** Opening Given entries block **

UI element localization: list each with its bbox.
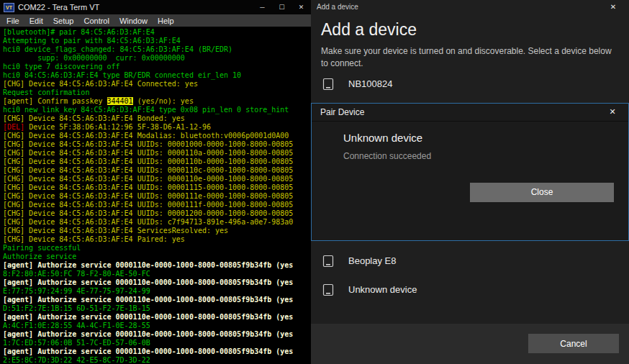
- terminal-line: 1:7C:ED:57:06:0B 51-7C-ED-57-06-0B: [3, 339, 311, 347]
- device-icon: [321, 77, 335, 91]
- device-list-bottom: Beoplay E8Unknown device: [311, 247, 629, 304]
- terminal-line: [agent] Authorize service 0000110e-0000-…: [3, 261, 311, 270]
- screen: VT COM22 - Tera Term VT ─ ☐ ✕ FileEditSe…: [0, 0, 629, 364]
- cancel-button[interactable]: Cancel: [528, 334, 619, 353]
- terminal-line: supp: 0x00000000 curr: 0x00000000: [3, 54, 311, 63]
- device-icon: [321, 283, 335, 297]
- terminal-line: [agent] Authorize service 0000110e-0000-…: [3, 296, 311, 304]
- menu-item-file[interactable]: File: [1, 17, 24, 25]
- device-name: Beoplay E8: [348, 255, 397, 266]
- terminal-line: [agent] Authorize service 0000110e-0000-…: [3, 278, 311, 287]
- terminal-line: [CHG] Device 84:C5:A6:D3:AF:E4 UUIDs: 00…: [3, 140, 311, 149]
- device-name: Unknown device: [348, 284, 417, 295]
- terminal-line: hci0 new_link_key 84:C5:A6:D3:AF:E4 type…: [3, 106, 311, 114]
- terminal-line: [CHG] Device 84:C5:A6:D3:AF:E4 UUIDs: 00…: [3, 158, 311, 166]
- terminal-line: [CHG] Device 84:C5:A6:D3:AF:E4 UUIDs: 00…: [3, 201, 311, 209]
- terminal-line: hci0 84:C5:A6:D3:AF:E4 type BR/EDR conne…: [3, 71, 311, 80]
- device-name: NB100824: [348, 78, 392, 89]
- terminal-line: [CHG] Device 84:C5:A6:D3:AF:E4 Connected…: [3, 80, 311, 88]
- dialog-description: Make sure your device is turned on and d…: [321, 45, 616, 70]
- terminal-line: [CHG] Device 84:C5:A6:D3:AF:E4 UUIDs: c7…: [3, 218, 311, 227]
- device-row-beoplay-e8[interactable]: Beoplay E8: [311, 247, 629, 276]
- device-row-nb100824[interactable]: NB100824: [311, 70, 629, 99]
- terminal-line: 8:F2:80:AE:50:FC 78-F2-80-AE-50-FC: [3, 270, 311, 278]
- terminal-line: [CHG] Device 84:C5:A6:D3:AF:E4 UUIDs: 00…: [3, 166, 311, 175]
- tera-term-window: VT COM22 - Tera Term VT ─ ☐ ✕ FileEditSe…: [0, 0, 311, 364]
- pair-panel-body: Unknown device Connection succeeded Clos…: [312, 122, 628, 202]
- page-title: Add a device: [321, 20, 629, 40]
- terminal-line: Pairing successful: [3, 244, 311, 252]
- menu-item-setup[interactable]: Setup: [48, 17, 79, 25]
- terminal-line: [bluetooth]# pair 84:C5:A6:D3:AF:E4: [3, 28, 311, 37]
- terminal-line: Attempting to pair with 84:C5:A6:D3:AF:E…: [3, 37, 311, 45]
- menu-item-control[interactable]: Control: [78, 17, 114, 25]
- terminal-line: [CHG] Device 84:C5:A6:D3:AF:E4 ServicesR…: [3, 227, 311, 235]
- terminal-line: [CHG] Device 84:C5:A6:D3:AF:E4 UUIDs: 00…: [3, 209, 311, 218]
- close-button[interactable]: Close: [470, 183, 614, 202]
- tera-term-app-icon: VT: [4, 3, 14, 12]
- device-list-top: NB100824: [311, 70, 629, 99]
- terminal-titlebar: VT COM22 - Tera Term VT ─ ☐ ✕: [0, 0, 311, 14]
- maximize-icon[interactable]: ☐: [272, 0, 291, 14]
- menu-item-help[interactable]: Help: [153, 17, 179, 25]
- terminal-line: [agent] Authorize service 0000110e-0000-…: [3, 330, 311, 339]
- terminal-window-title: COM22 - Tera Term VT: [18, 3, 99, 12]
- menu-bar: FileEditSetupControlWindowHelp: [0, 14, 311, 27]
- paired-device-name: Unknown device: [343, 132, 614, 144]
- terminal-line: hci0 device_flags_changed: 84:C5:A6:D3:A…: [3, 45, 311, 54]
- terminal-output[interactable]: [bluetooth]# pair 84:C5:A6:D3:AF:E4Attem…: [0, 27, 311, 364]
- terminal-line: [CHG] Device 84:C5:A6:D3:AF:E4 Bonded: y…: [3, 114, 311, 123]
- terminal-line: hci0 type 7 discovering off: [3, 63, 311, 71]
- terminal-line: [CHG] Device 84:C5:A6:D3:AF:E4 Paired: y…: [3, 235, 311, 244]
- terminal-line: Authorize service: [3, 252, 311, 261]
- terminal-line: 2:E5:8C:7D:3D:22 42-E5-8C-7D-3D-22: [3, 356, 311, 364]
- terminal-line: [CHG] Device 84:C5:A6:D3:AF:E4 UUIDs: 00…: [3, 149, 311, 158]
- minimize-icon[interactable]: ─: [253, 0, 272, 14]
- add-device-dialog: Add a device ✕ Add a device Make sure yo…: [311, 0, 629, 364]
- dialog-close-icon[interactable]: ✕: [597, 0, 629, 13]
- terminal-line: D:51:F2:7E:1B:15 6D-51-F2-7E-1B-15: [3, 304, 311, 313]
- device-icon: [321, 254, 335, 268]
- dialog-titlebar: Add a device ✕: [311, 0, 629, 13]
- terminal-line: [agent] Confirm passkey 344401 (yes/no):…: [3, 97, 311, 106]
- pair-panel-title: Pair Device: [320, 107, 364, 117]
- terminal-line: [CHG] Device 84:C5:A6:D3:AF:E4 UUIDs: 00…: [3, 183, 311, 192]
- dialog-titlebar-title: Add a device: [311, 3, 358, 11]
- terminal-line: E:77:75:97:24:99 4E-77-75-97-24-99: [3, 287, 311, 296]
- terminal-line: [CHG] Device 84:C5:A6:D3:AF:E4 UUIDs: 00…: [3, 192, 311, 201]
- dialog-bottom-bar: Cancel: [311, 324, 629, 364]
- terminal-line: [DEL] Device 5F:38:D6:A1:12:96 5F-38-D6-…: [3, 123, 311, 132]
- terminal-line: [agent] Authorize service 0000110e-0000-…: [3, 313, 311, 322]
- close-icon[interactable]: ✕: [291, 0, 311, 14]
- terminal-line: [agent] Authorize service 0000110e-0000-…: [3, 347, 311, 356]
- terminal-line: Request confirmation: [3, 88, 311, 97]
- pair-device-panel: Pair Device ✕ Unknown device Connection …: [311, 103, 629, 241]
- pair-panel-header: Pair Device ✕: [312, 104, 628, 122]
- menu-item-window[interactable]: Window: [114, 17, 153, 25]
- terminal-line: [CHG] Device 84:C5:A6:D3:AF:E4 UUIDs: 00…: [3, 175, 311, 183]
- pair-panel-close-icon[interactable]: ✕: [605, 107, 620, 117]
- menu-item-edit[interactable]: Edit: [24, 17, 48, 25]
- device-row-unknown-device[interactable]: Unknown device: [311, 276, 629, 304]
- pair-status-text: Connection succeeded: [343, 151, 614, 161]
- terminal-window-controls: ─ ☐ ✕: [253, 0, 311, 14]
- terminal-line: A:4C:F1:0E:28:55 4A-4C-F1-0E-28-55: [3, 322, 311, 330]
- terminal-line: [CHG] Device 84:C5:A6:D3:AF:E4 Modalias:…: [3, 132, 311, 140]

** Closing Given entries block **

**Exercise:** All entries should be restated word for word; no images belong in the copy.

**Answer:**
UI element localization: list each with its bbox.
- terminal-line: 1:7C:ED:57:06:0B 51-7C-ED-57-06-0B: [3, 339, 311, 347]
- device-icon: [321, 77, 335, 91]
- device-list-bottom: Beoplay E8Unknown device: [311, 247, 629, 304]
- terminal-line: [agent] Authorize service 0000110e-0000-…: [3, 261, 311, 270]
- screen: VT COM22 - Tera Term VT ─ ☐ ✕ FileEditSe…: [0, 0, 629, 364]
- cancel-button[interactable]: Cancel: [528, 334, 619, 353]
- terminal-line: supp: 0x00000000 curr: 0x00000000: [3, 54, 311, 63]
- device-icon: [321, 283, 335, 297]
- terminal-line: [agent] Authorize service 0000110e-0000-…: [3, 296, 311, 304]
- menu-item-file[interactable]: File: [1, 17, 24, 25]
- device-name: Beoplay E8: [348, 255, 397, 266]
- terminal-line: [agent] Authorize service 0000110e-0000-…: [3, 278, 311, 287]
- terminal-line: [CHG] Device 84:C5:A6:D3:AF:E4 UUIDs: 00…: [3, 140, 311, 149]
- device-name: Unknown device: [348, 284, 417, 295]
- terminal-line: hci0 new_link_key 84:C5:A6:D3:AF:E4 type…: [3, 106, 311, 114]
- terminal-line: [CHG] Device 84:C5:A6:D3:AF:E4 UUIDs: 00…: [3, 158, 311, 166]
- terminal-line: [CHG] Device 84:C5:A6:D3:AF:E4 UUIDs: 00…: [3, 201, 311, 209]
- terminal-line: hci0 84:C5:A6:D3:AF:E4 type BR/EDR conne…: [3, 71, 311, 80]
- device-name: NB100824: [348, 78, 392, 89]
- terminal-line: [CHG] Device 84:C5:A6:D3:AF:E4 Connected…: [3, 80, 311, 88]
- dialog-description: Make sure your device is turned on and d…: [321, 45, 616, 70]
- terminal-line: [CHG] Device 84:C5:A6:D3:AF:E4 UUIDs: c7…: [3, 218, 311, 227]
- device-row-beoplay-e8[interactable]: Beoplay E8: [311, 247, 629, 276]
- device-row-nb100824[interactable]: NB100824: [311, 70, 629, 99]
- terminal-line: 8:F2:80:AE:50:FC 78-F2-80-AE-50-FC: [3, 270, 311, 278]
- terminal-line: [CHG] Device 84:C5:A6:D3:AF:E4 UUIDs: 00…: [3, 166, 311, 175]
- tera-term-window: VT COM22 - Tera Term VT ─ ☐ ✕ FileEditSe…: [0, 0, 311, 364]
- pair-panel-body: Unknown device Connection succeeded Clos…: [312, 122, 628, 202]
- page-title: Add a device: [321, 20, 629, 40]
- terminal-line: Pairing successful: [3, 244, 311, 252]
- menu-item-setup[interactable]: Setup: [48, 17, 79, 25]
- terminal-line: [bluetooth]# pair 84:C5:A6:D3:AF:E4: [3, 28, 311, 37]
- terminal-line: Attempting to pair with 84:C5:A6:D3:AF:E…: [3, 37, 311, 45]
- menu-item-control[interactable]: Control: [78, 17, 114, 25]
- terminal-line: [CHG] Device 84:C5:A6:D3:AF:E4 ServicesR…: [3, 227, 311, 235]
- terminal-line: [CHG] Device 84:C5:A6:D3:AF:E4 UUIDs: 00…: [3, 209, 311, 218]
- close-button[interactable]: Close: [470, 183, 614, 202]
- tera-term-app-icon: VT: [4, 3, 14, 12]
- device-list-top: NB100824: [311, 70, 629, 99]
- terminal-titlebar: VT COM22 - Tera Term VT ─ ☐ ✕: [0, 0, 311, 14]
- maximize-icon[interactable]: ☐: [272, 0, 291, 14]
- menu-item-help[interactable]: Help: [153, 17, 179, 25]
- terminal-line: [agent] Authorize service 0000110e-0000-…: [3, 330, 311, 339]
- terminal-window-title: COM22 - Tera Term VT: [18, 3, 99, 12]
- menu-bar: FileEditSetupControlWindowHelp: [0, 14, 311, 27]
- paired-device-name: Unknown device: [343, 132, 614, 144]
- terminal-line: hci0 device_flags_changed: 84:C5:A6:D3:A…: [3, 45, 311, 54]
- terminal-output[interactable]: [bluetooth]# pair 84:C5:A6:D3:AF:E4Attem…: [0, 27, 311, 364]
- terminal-line: [CHG] Device 84:C5:A6:D3:AF:E4 Bonded: y…: [3, 114, 311, 123]
- terminal-line: hci0 type 7 discovering off: [3, 63, 311, 71]
- terminal-line: [CHG] Device 84:C5:A6:D3:AF:E4 Paired: y…: [3, 235, 311, 244]
- terminal-line: Authorize service: [3, 252, 311, 261]
- terminal-line: 2:E5:8C:7D:3D:22 42-E5-8C-7D-3D-22: [3, 356, 311, 364]
- terminal-line: [CHG] Device 84:C5:A6:D3:AF:E4 UUIDs: 00…: [3, 149, 311, 158]
- minimize-icon[interactable]: ─: [253, 0, 272, 14]
- add-device-dialog: Add a device ✕ Add a device Make sure yo…: [311, 0, 629, 364]
- dialog-close-icon[interactable]: ✕: [597, 0, 629, 13]
- terminal-line: D:51:F2:7E:1B:15 6D-51-F2-7E-1B-15: [3, 304, 311, 313]
- device-icon: [321, 254, 335, 268]
- dialog-titlebar: Add a device ✕: [311, 0, 629, 13]
- terminal-line: [agent] Confirm passkey 344401 (yes/no):…: [3, 97, 311, 106]
- pair-panel-title: Pair Device: [320, 107, 364, 117]
- terminal-line: [CHG] Device 84:C5:A6:D3:AF:E4 UUIDs: 00…: [3, 183, 311, 192]
- dialog-titlebar-title: Add a device: [311, 3, 358, 11]
- terminal-line: E:77:75:97:24:99 4E-77-75-97-24-99: [3, 287, 311, 296]
- terminal-line: [CHG] Device 84:C5:A6:D3:AF:E4 UUIDs: 00…: [3, 192, 311, 201]
- dialog-bottom-bar: Cancel: [311, 324, 629, 364]
- terminal-line: [DEL] Device 5F:38:D6:A1:12:96 5F-38-D6-…: [3, 123, 311, 132]
- terminal-line: [agent] Authorize service 0000110e-0000-…: [3, 313, 311, 322]
- close-icon[interactable]: ✕: [291, 0, 311, 14]
- terminal-line: [agent] Authorize service 0000110e-0000-…: [3, 347, 311, 356]
- terminal-line: Request confirmation: [3, 88, 311, 97]
- pair-device-panel: Pair Device ✕ Unknown device Connection …: [311, 103, 629, 241]
- pair-panel-header: Pair Device ✕: [312, 104, 628, 122]
- menu-item-window[interactable]: Window: [114, 17, 153, 25]
- terminal-line: [CHG] Device 84:C5:A6:D3:AF:E4 UUIDs: 00…: [3, 175, 311, 183]
- pair-panel-close-icon[interactable]: ✕: [605, 107, 620, 117]
- menu-item-edit[interactable]: Edit: [24, 17, 48, 25]
- device-row-unknown-device[interactable]: Unknown device: [311, 276, 629, 304]
- pair-status-text: Connection succeeded: [343, 151, 614, 161]
- terminal-window-controls: ─ ☐ ✕: [253, 0, 311, 14]
- terminal-line: A:4C:F1:0E:28:55 4A-4C-F1-0E-28-55: [3, 322, 311, 330]
- terminal-line: [CHG] Device 84:C5:A6:D3:AF:E4 Modalias:…: [3, 132, 311, 140]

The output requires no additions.